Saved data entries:
------------------------------------------------------------

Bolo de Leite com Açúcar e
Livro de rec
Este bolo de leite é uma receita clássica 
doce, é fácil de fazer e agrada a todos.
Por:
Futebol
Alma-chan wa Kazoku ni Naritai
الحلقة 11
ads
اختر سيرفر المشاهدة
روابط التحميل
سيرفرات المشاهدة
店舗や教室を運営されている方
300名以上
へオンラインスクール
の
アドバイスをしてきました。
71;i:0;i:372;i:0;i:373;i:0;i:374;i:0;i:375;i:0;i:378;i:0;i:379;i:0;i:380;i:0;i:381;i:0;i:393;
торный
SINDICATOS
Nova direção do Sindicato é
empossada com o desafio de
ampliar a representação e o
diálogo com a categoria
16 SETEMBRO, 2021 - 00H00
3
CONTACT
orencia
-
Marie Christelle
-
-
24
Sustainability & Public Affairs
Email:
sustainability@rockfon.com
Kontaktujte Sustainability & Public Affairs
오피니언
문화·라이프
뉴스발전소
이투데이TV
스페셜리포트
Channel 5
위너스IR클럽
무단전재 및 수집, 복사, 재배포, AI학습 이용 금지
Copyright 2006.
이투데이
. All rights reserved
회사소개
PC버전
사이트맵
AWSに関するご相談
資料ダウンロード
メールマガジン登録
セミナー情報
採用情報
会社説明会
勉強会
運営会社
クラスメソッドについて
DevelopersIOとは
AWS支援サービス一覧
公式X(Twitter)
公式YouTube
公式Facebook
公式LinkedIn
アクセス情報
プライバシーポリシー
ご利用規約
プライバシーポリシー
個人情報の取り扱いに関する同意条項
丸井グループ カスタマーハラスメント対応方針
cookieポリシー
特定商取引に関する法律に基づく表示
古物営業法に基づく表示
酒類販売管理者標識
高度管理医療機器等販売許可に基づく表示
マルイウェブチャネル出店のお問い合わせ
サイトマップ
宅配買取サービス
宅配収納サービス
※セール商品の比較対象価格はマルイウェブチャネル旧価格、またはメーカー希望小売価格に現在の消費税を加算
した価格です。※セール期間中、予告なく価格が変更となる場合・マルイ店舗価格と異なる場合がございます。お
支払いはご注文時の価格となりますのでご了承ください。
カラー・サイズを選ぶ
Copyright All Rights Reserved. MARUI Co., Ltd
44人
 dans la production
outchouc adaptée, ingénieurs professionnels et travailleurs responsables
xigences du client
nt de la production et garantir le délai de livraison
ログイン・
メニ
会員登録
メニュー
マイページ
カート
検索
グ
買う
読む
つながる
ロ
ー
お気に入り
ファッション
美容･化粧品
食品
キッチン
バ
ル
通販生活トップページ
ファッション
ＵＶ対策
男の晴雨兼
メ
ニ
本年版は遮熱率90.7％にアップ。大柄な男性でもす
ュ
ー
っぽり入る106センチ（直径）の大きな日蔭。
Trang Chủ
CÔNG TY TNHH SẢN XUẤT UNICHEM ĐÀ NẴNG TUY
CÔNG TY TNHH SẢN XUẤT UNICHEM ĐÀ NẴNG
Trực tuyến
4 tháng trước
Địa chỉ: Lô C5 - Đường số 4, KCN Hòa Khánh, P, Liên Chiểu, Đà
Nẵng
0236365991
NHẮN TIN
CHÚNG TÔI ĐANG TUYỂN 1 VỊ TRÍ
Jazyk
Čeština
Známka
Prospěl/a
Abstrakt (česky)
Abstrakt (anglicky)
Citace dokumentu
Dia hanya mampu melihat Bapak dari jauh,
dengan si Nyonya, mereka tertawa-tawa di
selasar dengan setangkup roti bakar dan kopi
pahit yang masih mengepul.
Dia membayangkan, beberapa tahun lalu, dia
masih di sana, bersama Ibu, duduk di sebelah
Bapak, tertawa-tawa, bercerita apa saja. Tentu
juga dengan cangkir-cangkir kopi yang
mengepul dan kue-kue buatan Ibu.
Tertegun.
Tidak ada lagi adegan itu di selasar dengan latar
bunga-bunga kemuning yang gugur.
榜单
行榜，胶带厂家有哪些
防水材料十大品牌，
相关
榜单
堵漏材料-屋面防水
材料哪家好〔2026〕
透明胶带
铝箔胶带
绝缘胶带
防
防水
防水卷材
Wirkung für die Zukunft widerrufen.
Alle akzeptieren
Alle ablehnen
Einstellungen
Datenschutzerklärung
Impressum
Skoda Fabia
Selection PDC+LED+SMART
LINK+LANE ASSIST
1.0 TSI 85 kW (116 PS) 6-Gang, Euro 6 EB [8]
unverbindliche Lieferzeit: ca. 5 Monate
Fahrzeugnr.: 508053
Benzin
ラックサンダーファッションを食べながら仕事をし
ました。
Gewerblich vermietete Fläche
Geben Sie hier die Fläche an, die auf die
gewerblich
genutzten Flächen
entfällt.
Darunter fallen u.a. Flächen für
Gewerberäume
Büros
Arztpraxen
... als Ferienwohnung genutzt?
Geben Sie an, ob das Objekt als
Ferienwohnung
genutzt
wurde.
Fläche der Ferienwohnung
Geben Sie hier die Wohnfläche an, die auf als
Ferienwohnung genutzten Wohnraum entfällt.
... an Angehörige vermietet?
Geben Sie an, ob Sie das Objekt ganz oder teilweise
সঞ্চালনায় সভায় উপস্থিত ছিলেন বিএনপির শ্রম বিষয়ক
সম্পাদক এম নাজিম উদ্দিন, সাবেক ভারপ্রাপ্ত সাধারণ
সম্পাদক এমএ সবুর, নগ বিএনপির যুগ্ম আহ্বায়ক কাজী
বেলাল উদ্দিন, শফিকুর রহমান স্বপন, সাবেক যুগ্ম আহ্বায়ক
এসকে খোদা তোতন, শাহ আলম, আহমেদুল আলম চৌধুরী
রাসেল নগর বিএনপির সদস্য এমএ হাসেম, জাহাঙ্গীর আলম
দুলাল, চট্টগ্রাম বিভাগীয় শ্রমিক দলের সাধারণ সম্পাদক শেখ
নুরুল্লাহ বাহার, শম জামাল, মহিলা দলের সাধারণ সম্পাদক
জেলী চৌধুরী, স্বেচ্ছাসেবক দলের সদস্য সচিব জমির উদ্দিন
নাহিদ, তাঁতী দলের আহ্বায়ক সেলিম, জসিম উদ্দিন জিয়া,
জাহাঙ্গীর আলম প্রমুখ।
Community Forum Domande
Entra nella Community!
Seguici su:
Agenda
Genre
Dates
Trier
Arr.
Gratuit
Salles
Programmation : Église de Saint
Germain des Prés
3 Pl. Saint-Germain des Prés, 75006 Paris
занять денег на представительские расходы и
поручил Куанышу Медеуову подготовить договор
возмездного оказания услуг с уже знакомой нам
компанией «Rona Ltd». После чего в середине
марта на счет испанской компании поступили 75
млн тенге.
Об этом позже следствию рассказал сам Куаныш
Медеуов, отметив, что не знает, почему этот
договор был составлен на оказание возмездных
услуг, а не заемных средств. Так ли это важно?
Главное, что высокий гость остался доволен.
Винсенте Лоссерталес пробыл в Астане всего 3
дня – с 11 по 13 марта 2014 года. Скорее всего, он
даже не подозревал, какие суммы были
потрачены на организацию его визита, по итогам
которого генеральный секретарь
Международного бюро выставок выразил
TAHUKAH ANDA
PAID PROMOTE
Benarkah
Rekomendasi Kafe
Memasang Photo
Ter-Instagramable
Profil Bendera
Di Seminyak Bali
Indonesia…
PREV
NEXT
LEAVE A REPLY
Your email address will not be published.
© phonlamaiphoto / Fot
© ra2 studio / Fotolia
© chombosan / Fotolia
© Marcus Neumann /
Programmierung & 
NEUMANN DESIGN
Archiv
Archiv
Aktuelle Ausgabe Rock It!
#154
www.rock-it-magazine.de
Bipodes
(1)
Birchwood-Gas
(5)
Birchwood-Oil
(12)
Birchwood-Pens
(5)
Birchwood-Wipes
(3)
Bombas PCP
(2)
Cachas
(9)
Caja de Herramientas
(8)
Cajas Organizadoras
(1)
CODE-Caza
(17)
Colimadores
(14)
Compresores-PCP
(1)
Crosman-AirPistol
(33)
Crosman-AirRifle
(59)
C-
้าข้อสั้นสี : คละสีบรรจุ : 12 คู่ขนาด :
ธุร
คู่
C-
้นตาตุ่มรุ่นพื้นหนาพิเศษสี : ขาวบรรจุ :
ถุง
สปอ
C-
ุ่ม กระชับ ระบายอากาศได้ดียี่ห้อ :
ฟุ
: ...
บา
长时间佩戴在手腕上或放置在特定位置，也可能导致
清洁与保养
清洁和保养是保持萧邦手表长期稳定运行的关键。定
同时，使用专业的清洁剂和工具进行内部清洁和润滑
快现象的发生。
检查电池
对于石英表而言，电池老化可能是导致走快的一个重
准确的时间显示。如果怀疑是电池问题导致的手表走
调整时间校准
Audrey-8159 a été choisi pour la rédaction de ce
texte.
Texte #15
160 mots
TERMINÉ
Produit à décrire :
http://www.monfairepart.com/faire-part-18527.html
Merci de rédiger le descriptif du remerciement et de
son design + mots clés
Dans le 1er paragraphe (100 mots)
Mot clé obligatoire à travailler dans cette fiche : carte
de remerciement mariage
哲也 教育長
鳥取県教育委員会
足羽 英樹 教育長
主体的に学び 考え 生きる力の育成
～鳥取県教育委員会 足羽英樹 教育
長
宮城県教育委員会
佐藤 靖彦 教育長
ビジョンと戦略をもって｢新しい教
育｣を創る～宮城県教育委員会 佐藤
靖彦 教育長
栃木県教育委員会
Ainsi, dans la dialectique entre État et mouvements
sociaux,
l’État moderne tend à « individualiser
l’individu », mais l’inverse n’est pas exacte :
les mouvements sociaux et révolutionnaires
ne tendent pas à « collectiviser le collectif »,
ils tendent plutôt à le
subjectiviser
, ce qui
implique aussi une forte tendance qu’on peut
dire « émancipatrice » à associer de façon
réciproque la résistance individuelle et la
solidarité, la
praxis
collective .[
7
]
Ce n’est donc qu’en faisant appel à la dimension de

------------------------------------------------------------

Of the lines above, extract only those from the line with "als Ferienwohnung genutzt?" to the line with "রাসেল নগর বিএনপির", both included, exactly as written.

* _RESPONSE FOR THIS EXERCISE_:
... als Ferienwohnung genutzt?
Geben Sie an, ob das Objekt als
Ferienwohnung
genutzt
wurde.
Fläche der Ferienwohnung
Geben Sie hier die Wohnfläche an, die auf als
Ferienwohnung genutzten Wohnraum entfällt.
... an Angehörige vermietet?
Geben Sie an, ob Sie das Objekt ganz oder teilweise
সঞ্চালনায় সভায় উপস্থিত ছিলেন বিএনপির শ্রম বিষয়ক
সম্পাদক এম নাজিম উদ্দিন, সাবেক ভারপ্রাপ্ত সাধারণ
সম্পাদক এমএ সবুর, নগ বিএনপির যুগ্ম আহ্বায়ক কাজী
বেলাল উদ্দিন, শফিকুর রহমান স্বপন, সাবেক যুগ্ম আহ্বায়ক
এসকে খোদা তোতন, শাহ আলম, আহমেদুল আলম চৌধুরী
রাসেল নগর বিএনপির সদস্য এমএ হাসেম, জাহাঙ্গীর আলম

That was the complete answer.